In Burning Patience, Borderlands skillfully turns Neruda's poetry into a play

Bringing the precision of poetry—Shakespeare's iambic pentameter notwithstanding—into the theater is a perilous undertaking that too often falls flat.

Many great plays are poetic, of course, but the reverse is rarely true. Even the greatest poetry struggles to live and breathe as it moves from the page to the stage.

Trying to dramatize a man's love of poetry can be just as deadly, of course.

But Borderlands Theater is here to show you how it's done. With its latest production, which opened Friday night at Zuzi's Theater, the Tucson troupe successfully puts the great Chilean poet Pablo Neruda front and center, along with some of his poems and three characters enthralled with his words.

The play is Burning Patience by Antonio Skármeta, a Chilean who also turned this gentle tale into a novel and a film.
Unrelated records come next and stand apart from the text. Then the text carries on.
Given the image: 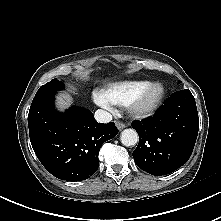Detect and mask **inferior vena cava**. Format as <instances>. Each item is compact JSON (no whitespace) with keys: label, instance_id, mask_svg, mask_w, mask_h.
<instances>
[{"label":"inferior vena cava","instance_id":"602c4592","mask_svg":"<svg viewBox=\"0 0 221 221\" xmlns=\"http://www.w3.org/2000/svg\"><path fill=\"white\" fill-rule=\"evenodd\" d=\"M94 116H95V119L100 123H108L112 121V115L109 112L102 110V109H98L95 112Z\"/></svg>","mask_w":221,"mask_h":221}]
</instances>
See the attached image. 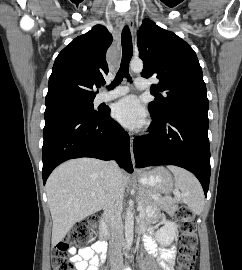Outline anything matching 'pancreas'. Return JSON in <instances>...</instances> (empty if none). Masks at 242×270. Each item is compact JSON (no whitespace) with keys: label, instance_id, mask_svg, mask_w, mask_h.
<instances>
[{"label":"pancreas","instance_id":"obj_1","mask_svg":"<svg viewBox=\"0 0 242 270\" xmlns=\"http://www.w3.org/2000/svg\"><path fill=\"white\" fill-rule=\"evenodd\" d=\"M157 193L151 191H142L137 197L138 204L142 205L143 209L150 205L159 204L161 209L166 211L169 214H173L177 210V205L174 204H164L163 202L155 199ZM170 203V202H167Z\"/></svg>","mask_w":242,"mask_h":270}]
</instances>
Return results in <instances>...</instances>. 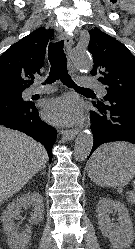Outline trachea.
<instances>
[{
  "label": "trachea",
  "mask_w": 135,
  "mask_h": 249,
  "mask_svg": "<svg viewBox=\"0 0 135 249\" xmlns=\"http://www.w3.org/2000/svg\"><path fill=\"white\" fill-rule=\"evenodd\" d=\"M64 41L51 43L48 47V58L51 64L49 77L46 83H53L55 80L60 79L61 82L78 91H92L91 89L77 86L68 74L66 65V55L63 50ZM32 83V82H31Z\"/></svg>",
  "instance_id": "trachea-1"
}]
</instances>
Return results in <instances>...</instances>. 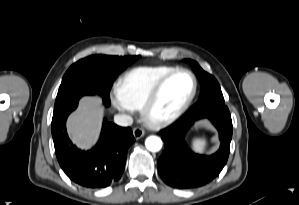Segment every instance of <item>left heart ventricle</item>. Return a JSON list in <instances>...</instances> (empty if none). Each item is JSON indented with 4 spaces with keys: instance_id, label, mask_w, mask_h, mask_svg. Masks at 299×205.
I'll return each mask as SVG.
<instances>
[{
    "instance_id": "left-heart-ventricle-1",
    "label": "left heart ventricle",
    "mask_w": 299,
    "mask_h": 205,
    "mask_svg": "<svg viewBox=\"0 0 299 205\" xmlns=\"http://www.w3.org/2000/svg\"><path fill=\"white\" fill-rule=\"evenodd\" d=\"M192 89L189 75L180 73L174 76L163 88L153 109L156 117L167 115L179 108L187 99Z\"/></svg>"
}]
</instances>
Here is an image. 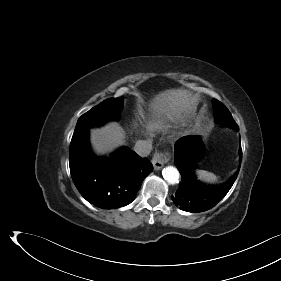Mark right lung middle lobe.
I'll list each match as a JSON object with an SVG mask.
<instances>
[{
    "label": "right lung middle lobe",
    "mask_w": 281,
    "mask_h": 281,
    "mask_svg": "<svg viewBox=\"0 0 281 281\" xmlns=\"http://www.w3.org/2000/svg\"><path fill=\"white\" fill-rule=\"evenodd\" d=\"M122 105L123 97L104 100L78 119L74 133L102 125L108 120L118 119Z\"/></svg>",
    "instance_id": "right-lung-middle-lobe-1"
}]
</instances>
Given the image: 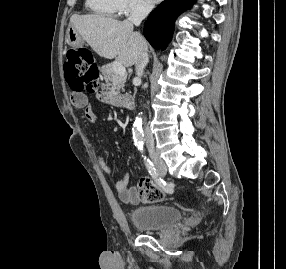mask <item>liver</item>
Listing matches in <instances>:
<instances>
[{
	"mask_svg": "<svg viewBox=\"0 0 286 269\" xmlns=\"http://www.w3.org/2000/svg\"><path fill=\"white\" fill-rule=\"evenodd\" d=\"M70 27H74L99 56L116 58L127 67L136 64L142 50L147 49L146 40L133 31V24L127 20L118 21L98 14H74Z\"/></svg>",
	"mask_w": 286,
	"mask_h": 269,
	"instance_id": "liver-1",
	"label": "liver"
}]
</instances>
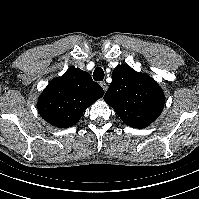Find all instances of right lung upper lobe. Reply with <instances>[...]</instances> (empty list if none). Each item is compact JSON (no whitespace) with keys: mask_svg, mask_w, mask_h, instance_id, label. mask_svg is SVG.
I'll return each instance as SVG.
<instances>
[{"mask_svg":"<svg viewBox=\"0 0 199 199\" xmlns=\"http://www.w3.org/2000/svg\"><path fill=\"white\" fill-rule=\"evenodd\" d=\"M103 93L90 74L79 68H70L48 84L38 99V110L51 125L68 128L79 121L86 108Z\"/></svg>","mask_w":199,"mask_h":199,"instance_id":"cb5924a9","label":"right lung upper lobe"}]
</instances>
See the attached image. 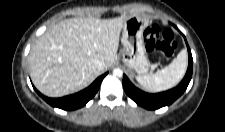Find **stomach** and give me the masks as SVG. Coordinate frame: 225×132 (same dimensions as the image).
<instances>
[{"mask_svg":"<svg viewBox=\"0 0 225 132\" xmlns=\"http://www.w3.org/2000/svg\"><path fill=\"white\" fill-rule=\"evenodd\" d=\"M147 26L148 21L144 17L133 15L129 16L122 28L123 62L140 75L146 74L150 68L144 45Z\"/></svg>","mask_w":225,"mask_h":132,"instance_id":"0dacf381","label":"stomach"}]
</instances>
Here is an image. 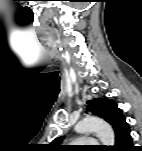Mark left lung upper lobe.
Masks as SVG:
<instances>
[{"mask_svg": "<svg viewBox=\"0 0 142 151\" xmlns=\"http://www.w3.org/2000/svg\"><path fill=\"white\" fill-rule=\"evenodd\" d=\"M87 103V109L93 115L99 116L111 124L114 129L116 138L127 128H129L121 109L118 108L114 100L107 98H95L91 101H88ZM62 139L63 137L55 139L51 145L57 148H61L62 146H59L58 143Z\"/></svg>", "mask_w": 142, "mask_h": 151, "instance_id": "5c2ea615", "label": "left lung upper lobe"}]
</instances>
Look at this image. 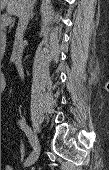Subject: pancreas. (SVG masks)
I'll list each match as a JSON object with an SVG mask.
<instances>
[{"label":"pancreas","mask_w":109,"mask_h":170,"mask_svg":"<svg viewBox=\"0 0 109 170\" xmlns=\"http://www.w3.org/2000/svg\"><path fill=\"white\" fill-rule=\"evenodd\" d=\"M6 31H7L6 26L1 25V41L3 45L5 44V41H6Z\"/></svg>","instance_id":"cf45deb5"}]
</instances>
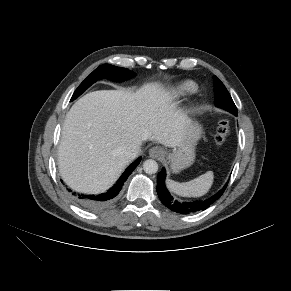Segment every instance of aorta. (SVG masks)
<instances>
[{
    "label": "aorta",
    "mask_w": 291,
    "mask_h": 291,
    "mask_svg": "<svg viewBox=\"0 0 291 291\" xmlns=\"http://www.w3.org/2000/svg\"><path fill=\"white\" fill-rule=\"evenodd\" d=\"M143 170L147 174H155L158 171V164L153 159H148L143 163Z\"/></svg>",
    "instance_id": "obj_1"
}]
</instances>
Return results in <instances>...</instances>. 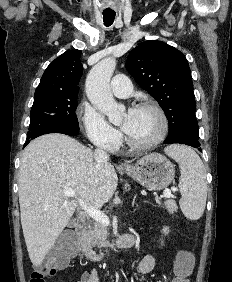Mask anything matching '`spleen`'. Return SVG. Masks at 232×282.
I'll return each instance as SVG.
<instances>
[{
    "label": "spleen",
    "mask_w": 232,
    "mask_h": 282,
    "mask_svg": "<svg viewBox=\"0 0 232 282\" xmlns=\"http://www.w3.org/2000/svg\"><path fill=\"white\" fill-rule=\"evenodd\" d=\"M165 153L179 164L180 208L186 218L197 220L204 212L207 198L206 172L202 160L193 149L182 145L169 146Z\"/></svg>",
    "instance_id": "1"
}]
</instances>
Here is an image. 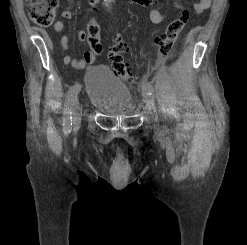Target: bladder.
Returning a JSON list of instances; mask_svg holds the SVG:
<instances>
[{
	"instance_id": "1",
	"label": "bladder",
	"mask_w": 247,
	"mask_h": 245,
	"mask_svg": "<svg viewBox=\"0 0 247 245\" xmlns=\"http://www.w3.org/2000/svg\"><path fill=\"white\" fill-rule=\"evenodd\" d=\"M87 97L100 112L113 116H128L135 111V102L128 85L111 69L93 66L85 74Z\"/></svg>"
}]
</instances>
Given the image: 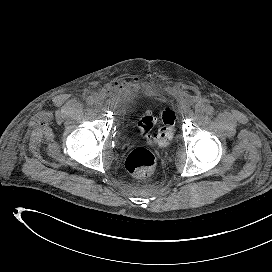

Broadly speaking, it's about the relationship between Neruda (Roberto Guajardo) and Mario, the star-struck fisherman's son who delivers his mail.

During their daily encounters, the earnest Mario (Jason N. Chavez) learns about the power of words and the magic of metaphor from the old man who shot to fame at age 19 with Twenty Love Poems and a Song of Despair. The erotic collection, published in 1924, remains Neruda's best-known work.

Mario, who has fallen hard for the beautiful Beatriz González (Maria Gawne), wants to be a poet so that he can express his higher self to her. In the meantime, he's not above doing a little wooing with the master's poems.

None of this sits well with Rosa González (Rosanne Couston), the widow who knows what the fancy words are doing to her daughter. Thanks to this tall, toothy fellow's strategic use of poetry, Beatriz is hot enough to heat any room she enters. Who needs a fireplace with this suddenly sultry teenager around?

Burning Patience takes place in Isla Negra, Chile, between 1969 and 1973, a period that saw socialist Salvador Allende elected president. Neruda, an Allende supporter and one of his closest advisers, would also rise to spectacular heights. In 1971, he won the Nobel Prize for Literature.

If the whole postman-and-poet story sounds familiar, you might have seen the 1994 movie Il Postino/The Postman, which transferred the story to Italy and became the first foreign language film nominated for the Best Picture Oscar since Cries and Whispers (1973).

Tucson theatergoers of a certain age might also remember that Burning Patience was one of the first plays staged by the brand-new Borderlands Theater in 1987.

The director, then and now, is Borderlands co-founder Barclay Goldsmith. He brings all elements of the production into exquisite balance, from the evenly matched performances to the quietly effective sets, costumes and lights. Of particular distinction is the sound design by Jim Klingenfus.

Two other artists from the 1987 production return for another stab at Burning Patience: Barbea Williams, whose languid choreography feels utterly right, and Rebeca Cartes, a Chilean exile whose musical contributions are lovely.

The play, translated by Marion Peter Holt, is a tender and fragile-feeling story that convincingly renders all sorts of love: romantic love, familial love, platonic love and, not least, the love of place and poetry.

Chavez, already a Borderlands veteran with 10 shows under his belt, is quite good as the endearing postman in the middle of it all. Guajardo plays Neruda with a perpetual twinkle in his eyes. It's a fine performance, full of sly grace notes.

Gawne, a Gaslight Theatre veteran acting in her first Borderlands show, plays Beatriz with welcome playfulness and creates a sweet rapport with Chavez. Couston is directed to wonderful effect as the not-amused widow.

The 80-minute play mentions Neruda's communism and his brief career as Chile's ambassador to France, but the poet's controversial political opinions are not explored as fully as they are in the movie.

Pablo Neruda died in 1973, less than two weeks after Allende was ousted in a military coup that ushered in an era of brutal fascism and bloody turmoil. The play's abrupt ending leaves us with a chilling taste of what's to come.